My name is Ken Acker. I was born in a small town in Nova Scotia on August 29th 1964. With the death of my parents at the age of two and being adopted at the age of three, growing up was difficult.
In my childhood as things happened, I asked myself, if Jesus loved me as his child, why was this happening to me? I became angry and withdrawn, and turned to alcohol and drugs as a means to numb the pain. As these feelings intensified, I learned that if I used these substances, they would blanket my frustrations. This was the beginning of a self destructive path and I soon found myself in jail and wanting out of this life.

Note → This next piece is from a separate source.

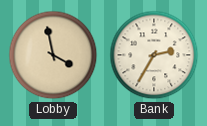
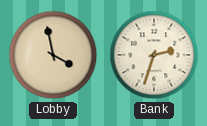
Bank: 2:35 -> 2:33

My addictions were so powerful that I couldn’t stop. My path was becoming worse, leading me deeper into addiction and feelings of worthlessness and hopelessness. A park bench soon became home where I would sit without hope.
April 1st, 2009 was the day I decided something needed to change for me. Soon after that I began my healing at a local treatment centre. On October 1st, 2009 I came to Belkin House.
I believe today Jesus brought me here to renew my faith and walk with him. Belkin House is a special community with counselors, chaplains and staff who really care. I have found great opportunities here, being involved in the various programs.
Through involvement in numerous volunteer opportunities at Belkin House I have been able to participate and contribute to the healthy growth of my community which has enabled me to live a happy and productive life.